*Exercise requirements*. Each entry should be set down exactly as written, except for any picture it holds.

*Data records*.
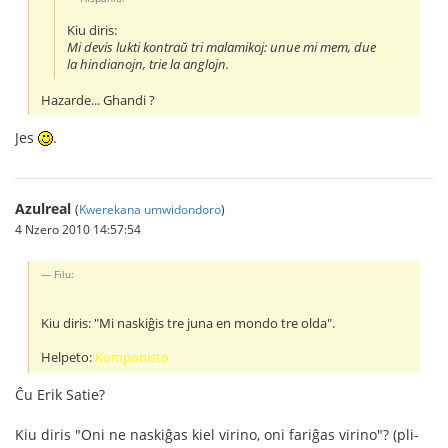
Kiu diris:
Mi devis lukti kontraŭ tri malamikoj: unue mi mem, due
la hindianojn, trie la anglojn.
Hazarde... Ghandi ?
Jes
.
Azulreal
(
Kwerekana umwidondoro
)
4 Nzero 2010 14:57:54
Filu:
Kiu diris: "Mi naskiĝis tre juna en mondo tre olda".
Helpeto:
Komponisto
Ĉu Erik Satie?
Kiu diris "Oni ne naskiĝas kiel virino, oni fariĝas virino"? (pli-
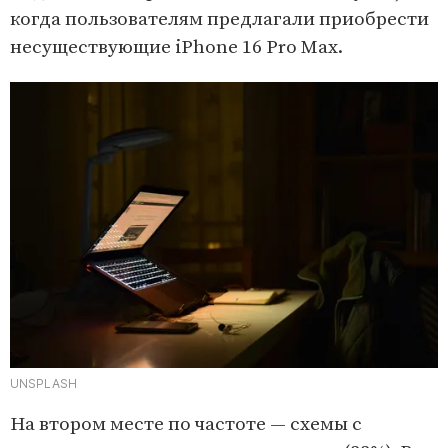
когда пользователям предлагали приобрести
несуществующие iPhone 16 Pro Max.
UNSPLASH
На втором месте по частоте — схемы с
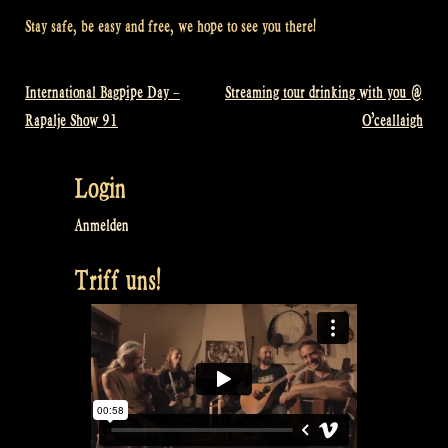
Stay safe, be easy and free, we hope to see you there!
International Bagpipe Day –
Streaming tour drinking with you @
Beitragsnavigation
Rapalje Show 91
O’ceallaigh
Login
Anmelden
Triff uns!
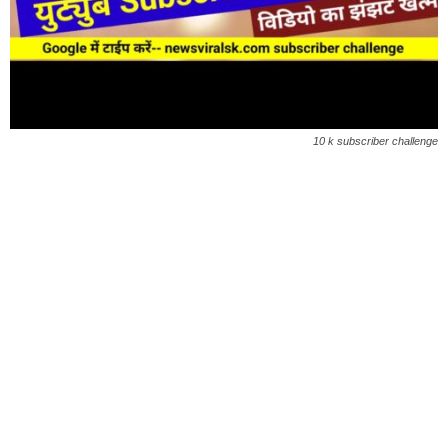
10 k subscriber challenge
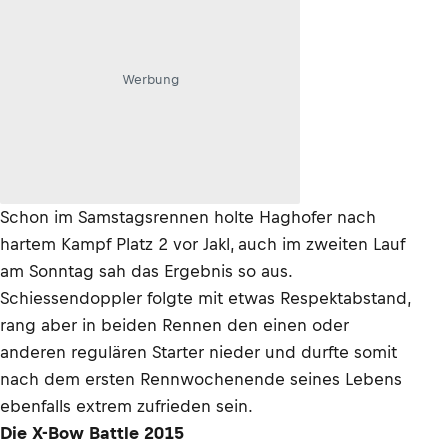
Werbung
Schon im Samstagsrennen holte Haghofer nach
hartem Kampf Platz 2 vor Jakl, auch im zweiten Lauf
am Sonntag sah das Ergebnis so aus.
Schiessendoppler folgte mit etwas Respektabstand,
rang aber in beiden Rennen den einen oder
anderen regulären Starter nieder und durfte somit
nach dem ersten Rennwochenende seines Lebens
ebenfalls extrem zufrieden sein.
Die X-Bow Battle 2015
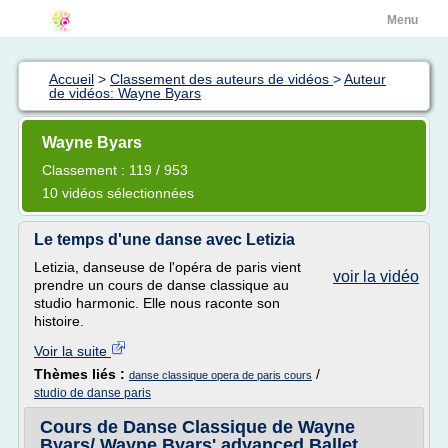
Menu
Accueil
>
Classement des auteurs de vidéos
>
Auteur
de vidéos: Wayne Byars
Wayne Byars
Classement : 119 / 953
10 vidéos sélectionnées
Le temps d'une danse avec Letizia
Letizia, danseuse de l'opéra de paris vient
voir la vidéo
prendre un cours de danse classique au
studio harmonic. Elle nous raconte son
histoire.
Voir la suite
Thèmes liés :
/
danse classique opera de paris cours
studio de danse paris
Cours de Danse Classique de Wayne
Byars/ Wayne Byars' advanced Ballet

*Exercise output*.
Kiu diris:
Mi devis lukti kontraŭ tri malamikoj: unue mi mem, due
la hindianojn, trie la anglojn.
Hazarde... Ghandi ?
Jes
.
Azulreal
(
Kwerekana umwidondoro
)
4 Nzero 2010 14:57:54
Filu:
Kiu diris: "Mi naskiĝis tre juna en mondo tre olda".
Helpeto:
Komponisto
Ĉu Erik Satie?
Kiu diris "Oni ne naskiĝas kiel virino, oni fariĝas virino"? (pli-
когда пользователям предлагали приобрести
несуществующие iPhone 16 Pro Max.
UNSPLASH
На втором месте по частоте — схемы с
Stay safe, be easy and free, we hope to see you there!
International Bagpipe Day –
Streaming tour drinking with you @
Beitragsnavigation
Rapalje Show 91
O’ceallaigh
Login
Anmelden
Triff uns!
10 k subscriber challenge
Werbung
Schon im Samstagsrennen holte Haghofer nach
hartem Kampf Platz 2 vor Jakl, auch im zweiten Lauf
am Sonntag sah das Ergebnis so aus.
Schiessendoppler folgte mit etwas Respektabstand,
rang aber in beiden Rennen den einen oder
anderen regulären Starter nieder und durfte somit
nach dem ersten Rennwochenende seines Lebens
ebenfalls extrem zufrieden sein.
Die X-Bow Battle 2015
Menu
Accueil
>
Classement des auteurs de vidéos
>
Auteur
de vidéos: Wayne Byars
Wayne Byars
Classement : 119 / 953
10 vidéos sélectionnées
Le temps d'une danse avec Letizia
Letizia, danseuse de l'opéra de paris vient
voir la vidéo
prendre un cours de danse classique au
studio harmonic. Elle nous raconte son
histoire.
Voir la suite
Thèmes liés :
/
danse classique opera de paris cours
studio de danse paris
Cours de Danse Classique de Wayne
Byars/ Wayne Byars' advanced Ballet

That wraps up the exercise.